(Task): The reply to the records below should contain exactly the lines from the line with "наведения удара. К тому же по" through the line with "нужно чётко дать понять и", and nothing besides.

(Given records):
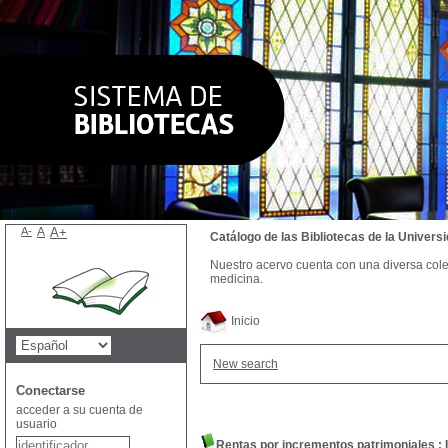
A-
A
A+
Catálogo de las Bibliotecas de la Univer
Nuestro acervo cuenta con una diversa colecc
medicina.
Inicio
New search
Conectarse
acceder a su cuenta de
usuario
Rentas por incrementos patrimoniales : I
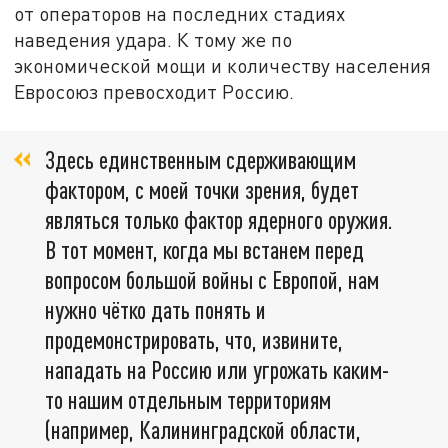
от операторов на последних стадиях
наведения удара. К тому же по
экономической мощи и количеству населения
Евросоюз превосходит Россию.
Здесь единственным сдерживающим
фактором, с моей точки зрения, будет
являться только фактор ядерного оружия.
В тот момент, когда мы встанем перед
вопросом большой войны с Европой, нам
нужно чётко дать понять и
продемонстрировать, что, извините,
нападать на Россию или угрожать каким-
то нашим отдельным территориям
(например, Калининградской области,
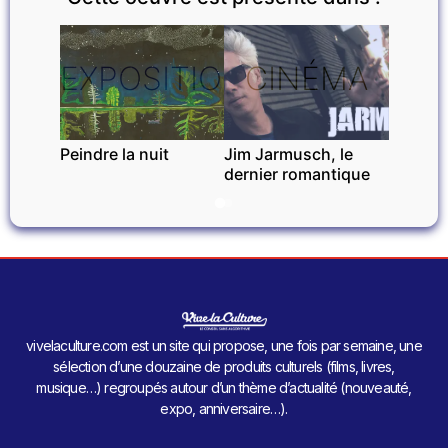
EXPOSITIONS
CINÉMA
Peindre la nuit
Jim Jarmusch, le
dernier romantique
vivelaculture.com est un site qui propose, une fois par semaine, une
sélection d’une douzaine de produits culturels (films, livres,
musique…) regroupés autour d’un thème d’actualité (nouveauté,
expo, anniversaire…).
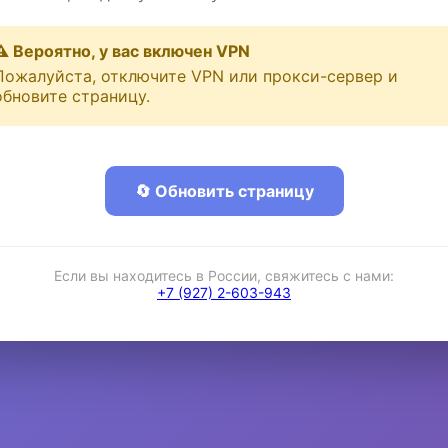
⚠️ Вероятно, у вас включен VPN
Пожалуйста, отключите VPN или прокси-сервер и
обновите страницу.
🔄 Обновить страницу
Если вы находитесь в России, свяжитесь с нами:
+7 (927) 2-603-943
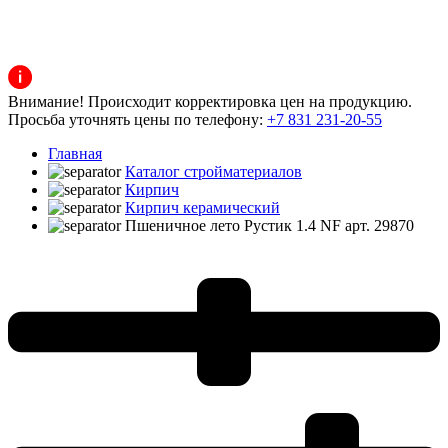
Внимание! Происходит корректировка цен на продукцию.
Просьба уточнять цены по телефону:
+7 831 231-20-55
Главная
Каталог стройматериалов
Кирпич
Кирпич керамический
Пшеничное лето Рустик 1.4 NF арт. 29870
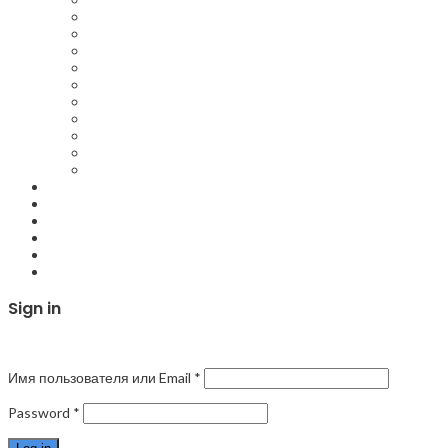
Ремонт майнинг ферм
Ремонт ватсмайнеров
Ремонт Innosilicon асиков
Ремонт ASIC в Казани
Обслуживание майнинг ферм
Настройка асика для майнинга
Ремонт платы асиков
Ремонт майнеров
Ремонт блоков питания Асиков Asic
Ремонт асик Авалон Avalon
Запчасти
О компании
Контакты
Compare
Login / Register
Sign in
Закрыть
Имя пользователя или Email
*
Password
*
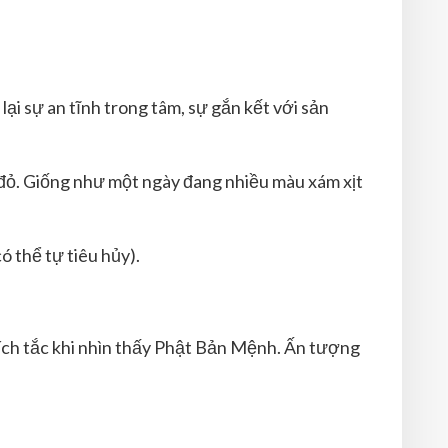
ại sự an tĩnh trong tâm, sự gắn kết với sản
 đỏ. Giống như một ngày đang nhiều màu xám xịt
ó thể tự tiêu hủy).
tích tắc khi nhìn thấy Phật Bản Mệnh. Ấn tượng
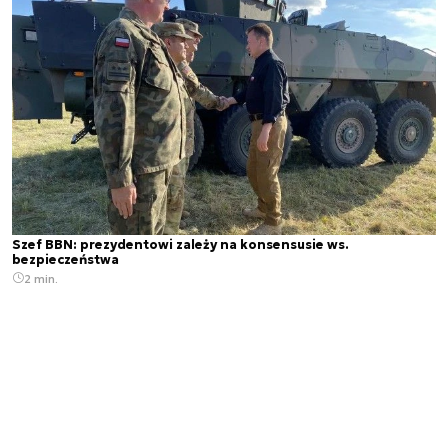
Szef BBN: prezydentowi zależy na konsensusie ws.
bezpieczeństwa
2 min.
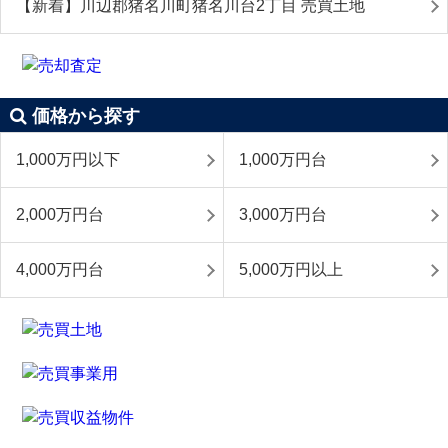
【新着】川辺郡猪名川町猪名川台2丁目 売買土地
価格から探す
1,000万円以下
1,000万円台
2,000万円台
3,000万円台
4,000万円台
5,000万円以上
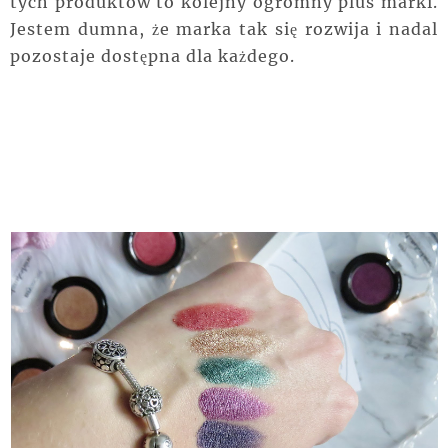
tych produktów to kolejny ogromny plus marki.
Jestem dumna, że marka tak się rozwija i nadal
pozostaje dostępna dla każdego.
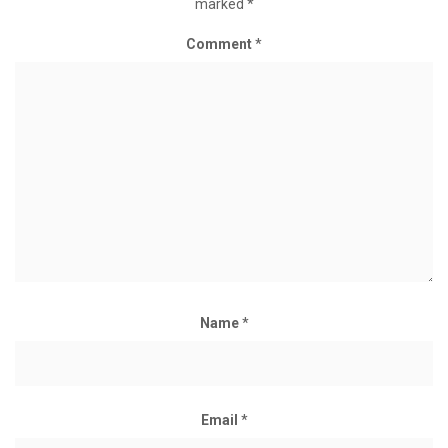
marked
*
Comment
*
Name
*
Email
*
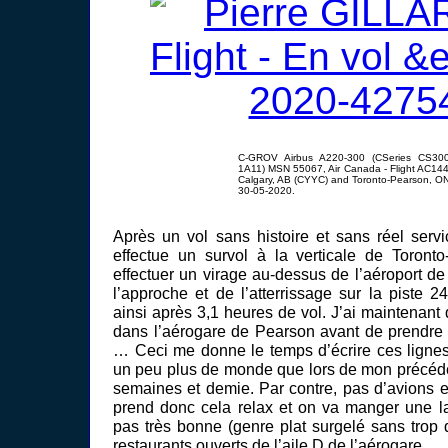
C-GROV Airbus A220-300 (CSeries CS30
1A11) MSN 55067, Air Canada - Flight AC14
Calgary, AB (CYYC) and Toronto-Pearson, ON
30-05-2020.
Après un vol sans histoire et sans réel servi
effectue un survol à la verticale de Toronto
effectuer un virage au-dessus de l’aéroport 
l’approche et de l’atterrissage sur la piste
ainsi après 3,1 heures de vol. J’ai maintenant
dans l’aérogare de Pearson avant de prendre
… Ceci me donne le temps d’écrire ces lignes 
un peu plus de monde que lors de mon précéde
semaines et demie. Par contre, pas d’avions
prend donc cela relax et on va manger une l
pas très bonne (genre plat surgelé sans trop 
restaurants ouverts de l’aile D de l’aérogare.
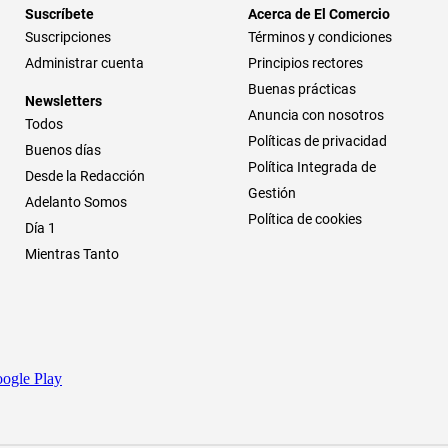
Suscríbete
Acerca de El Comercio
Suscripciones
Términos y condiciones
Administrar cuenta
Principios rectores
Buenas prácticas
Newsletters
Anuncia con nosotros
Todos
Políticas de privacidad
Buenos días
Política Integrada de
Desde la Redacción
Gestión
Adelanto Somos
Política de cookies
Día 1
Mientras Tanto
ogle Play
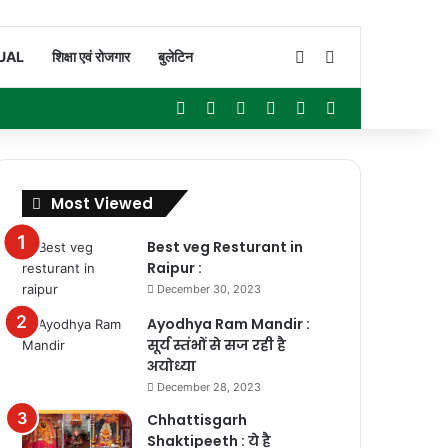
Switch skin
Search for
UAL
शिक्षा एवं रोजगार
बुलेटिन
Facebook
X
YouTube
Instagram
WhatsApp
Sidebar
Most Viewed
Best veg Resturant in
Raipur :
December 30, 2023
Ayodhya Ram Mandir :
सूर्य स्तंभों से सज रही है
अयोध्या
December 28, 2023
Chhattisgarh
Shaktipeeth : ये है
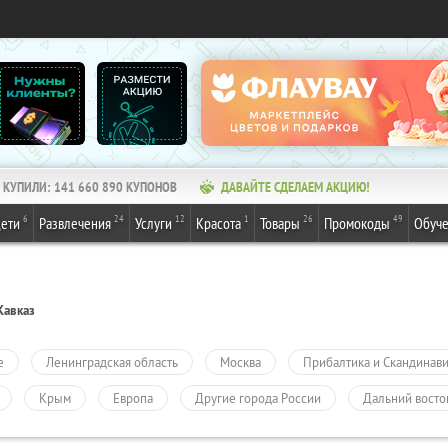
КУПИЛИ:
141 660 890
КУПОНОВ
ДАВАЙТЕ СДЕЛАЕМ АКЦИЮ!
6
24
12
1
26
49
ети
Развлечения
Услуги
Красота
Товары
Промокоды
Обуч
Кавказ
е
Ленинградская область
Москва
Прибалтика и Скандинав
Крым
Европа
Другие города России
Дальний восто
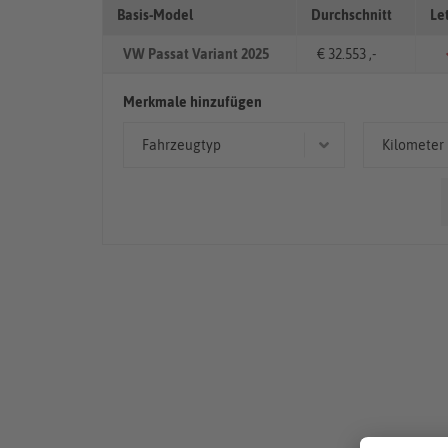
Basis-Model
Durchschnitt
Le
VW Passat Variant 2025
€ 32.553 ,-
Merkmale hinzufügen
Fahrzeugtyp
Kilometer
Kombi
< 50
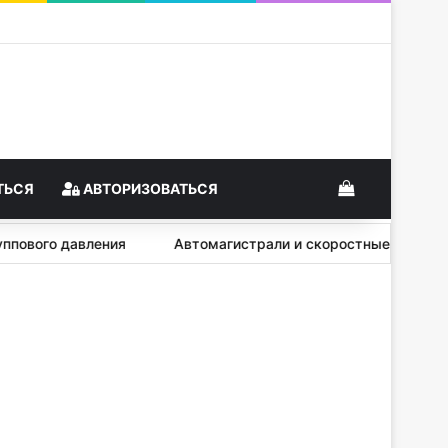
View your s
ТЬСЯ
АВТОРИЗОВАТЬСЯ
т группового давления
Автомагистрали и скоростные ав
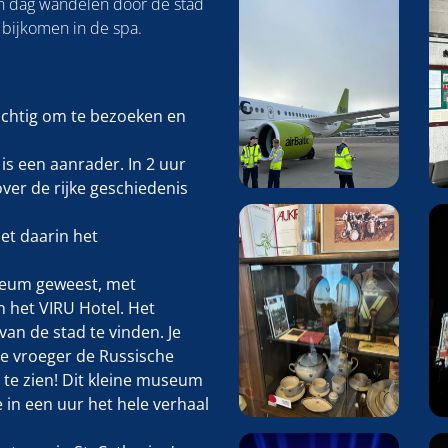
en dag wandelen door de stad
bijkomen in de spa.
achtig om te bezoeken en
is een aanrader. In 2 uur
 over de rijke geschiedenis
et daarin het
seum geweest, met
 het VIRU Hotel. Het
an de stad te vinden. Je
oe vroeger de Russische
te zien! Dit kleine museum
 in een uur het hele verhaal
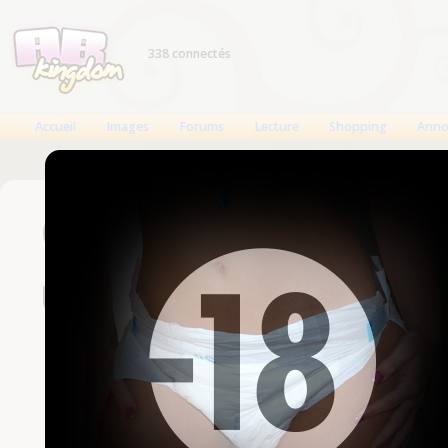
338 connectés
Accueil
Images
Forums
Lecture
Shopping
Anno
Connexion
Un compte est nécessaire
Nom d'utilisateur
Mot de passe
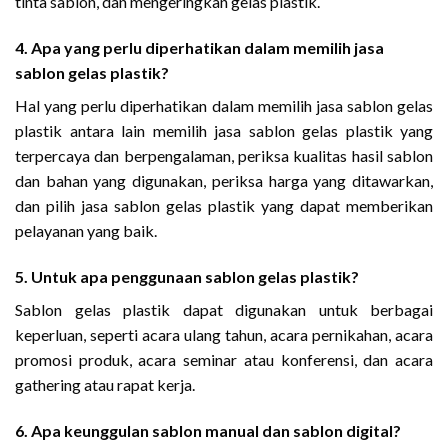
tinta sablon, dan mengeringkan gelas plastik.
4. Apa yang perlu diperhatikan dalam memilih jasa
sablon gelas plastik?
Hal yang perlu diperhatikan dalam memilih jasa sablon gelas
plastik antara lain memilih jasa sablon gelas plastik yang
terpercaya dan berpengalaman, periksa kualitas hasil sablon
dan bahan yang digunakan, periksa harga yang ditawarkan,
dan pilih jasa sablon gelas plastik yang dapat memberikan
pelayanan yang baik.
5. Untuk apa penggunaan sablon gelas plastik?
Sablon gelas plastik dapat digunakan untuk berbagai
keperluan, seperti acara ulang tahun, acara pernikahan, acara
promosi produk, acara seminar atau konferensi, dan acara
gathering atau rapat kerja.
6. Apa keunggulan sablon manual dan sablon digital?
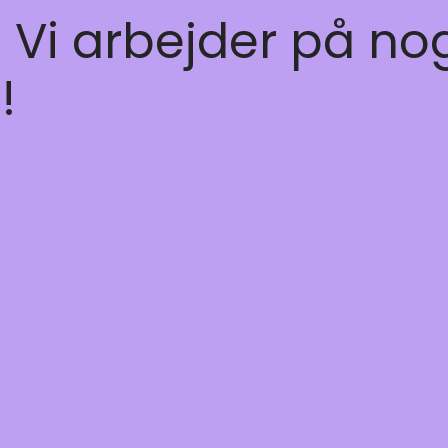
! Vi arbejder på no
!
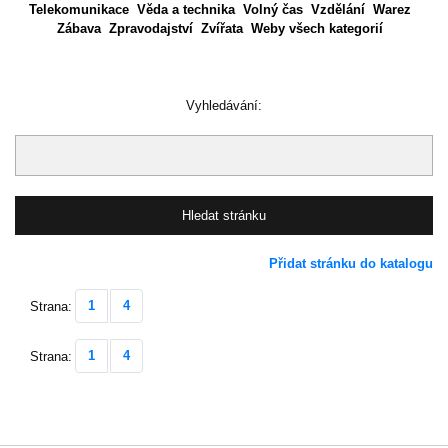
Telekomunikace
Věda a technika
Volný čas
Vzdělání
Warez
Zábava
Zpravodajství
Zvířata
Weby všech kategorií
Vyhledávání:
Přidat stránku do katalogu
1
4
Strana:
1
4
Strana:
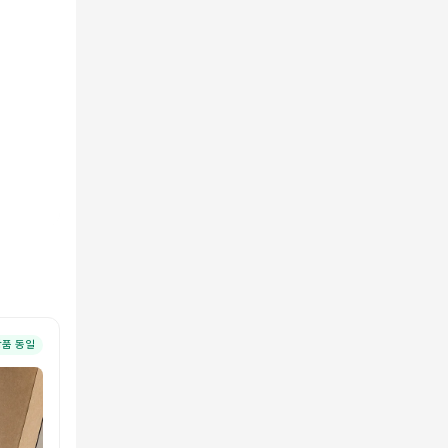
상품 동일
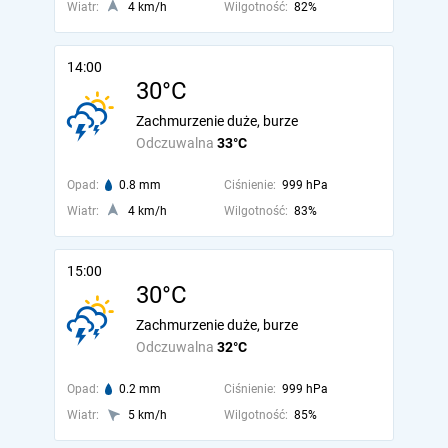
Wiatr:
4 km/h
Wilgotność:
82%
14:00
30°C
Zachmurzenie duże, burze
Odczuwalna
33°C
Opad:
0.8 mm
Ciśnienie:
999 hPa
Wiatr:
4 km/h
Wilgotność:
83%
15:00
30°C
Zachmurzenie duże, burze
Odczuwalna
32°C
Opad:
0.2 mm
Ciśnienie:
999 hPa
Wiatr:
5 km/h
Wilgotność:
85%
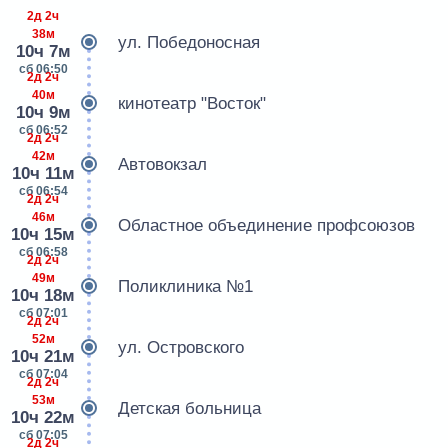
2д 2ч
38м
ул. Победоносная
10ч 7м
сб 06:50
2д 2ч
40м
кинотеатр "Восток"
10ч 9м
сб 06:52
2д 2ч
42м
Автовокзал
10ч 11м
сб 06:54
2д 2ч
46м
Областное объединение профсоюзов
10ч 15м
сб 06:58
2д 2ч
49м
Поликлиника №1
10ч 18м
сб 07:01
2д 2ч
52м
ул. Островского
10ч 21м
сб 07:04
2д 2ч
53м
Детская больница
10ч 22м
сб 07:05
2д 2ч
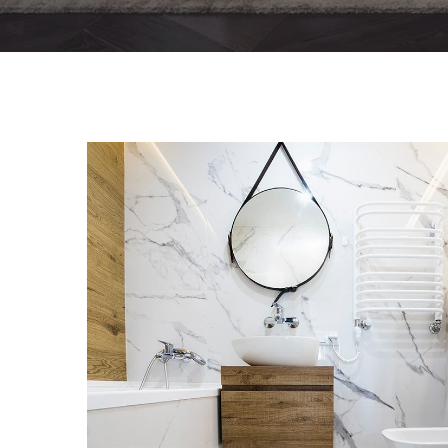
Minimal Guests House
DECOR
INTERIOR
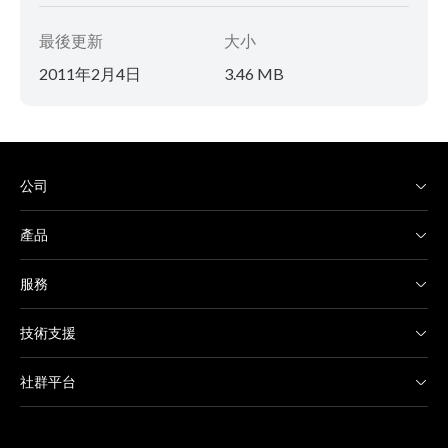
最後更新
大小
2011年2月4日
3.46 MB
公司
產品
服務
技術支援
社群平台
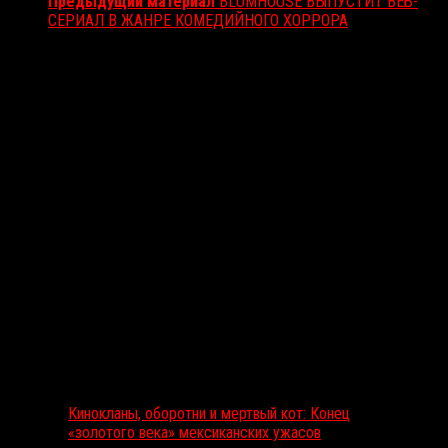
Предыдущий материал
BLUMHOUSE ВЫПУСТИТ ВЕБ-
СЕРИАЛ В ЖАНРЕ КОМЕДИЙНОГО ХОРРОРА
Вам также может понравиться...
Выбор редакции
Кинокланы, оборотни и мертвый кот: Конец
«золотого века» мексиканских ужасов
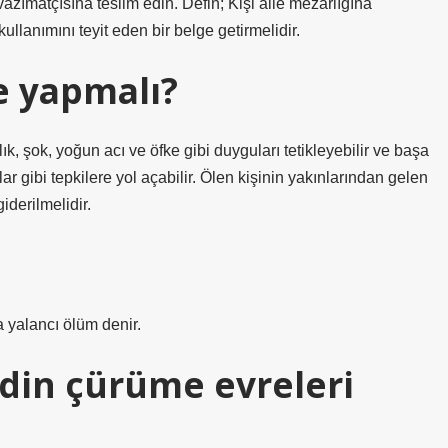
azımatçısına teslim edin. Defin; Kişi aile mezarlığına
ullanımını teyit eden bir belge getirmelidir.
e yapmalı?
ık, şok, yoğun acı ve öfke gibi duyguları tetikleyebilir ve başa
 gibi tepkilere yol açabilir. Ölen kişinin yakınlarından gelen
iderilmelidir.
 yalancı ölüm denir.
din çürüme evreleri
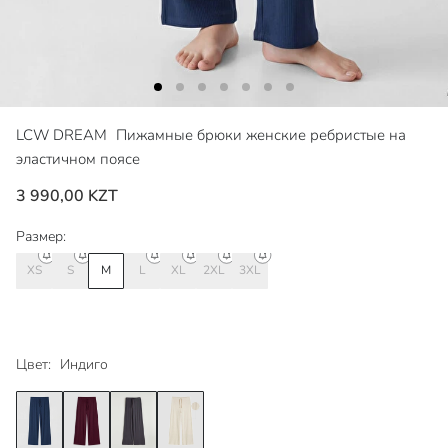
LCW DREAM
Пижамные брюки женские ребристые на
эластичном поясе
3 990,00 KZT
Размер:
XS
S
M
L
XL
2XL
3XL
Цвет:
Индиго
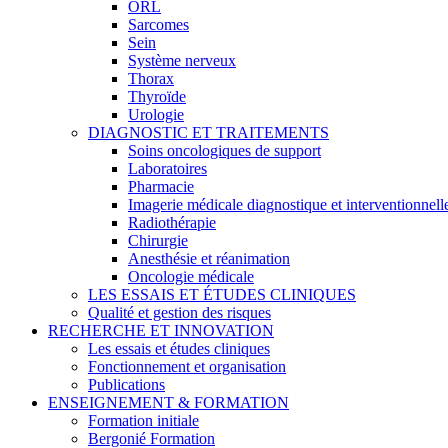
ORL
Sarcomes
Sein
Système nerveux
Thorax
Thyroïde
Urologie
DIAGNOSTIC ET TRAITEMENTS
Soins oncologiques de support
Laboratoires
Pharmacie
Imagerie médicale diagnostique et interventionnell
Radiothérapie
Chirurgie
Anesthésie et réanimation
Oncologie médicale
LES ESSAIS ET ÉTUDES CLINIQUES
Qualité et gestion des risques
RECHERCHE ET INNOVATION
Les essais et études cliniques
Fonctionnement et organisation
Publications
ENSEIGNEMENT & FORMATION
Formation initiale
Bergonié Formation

(Problem solution):
наведения удара. К тому же по
экономической мощи и количеству населения
Евросоюз превосходит Россию.
Здесь единственным сдерживающим
фактором, с моей точки зрения, будет
являться только фактор ядерного оружия.
В тот момент, когда мы встанем перед
вопросом большой войны с Европой, нам
нужно чётко дать понять и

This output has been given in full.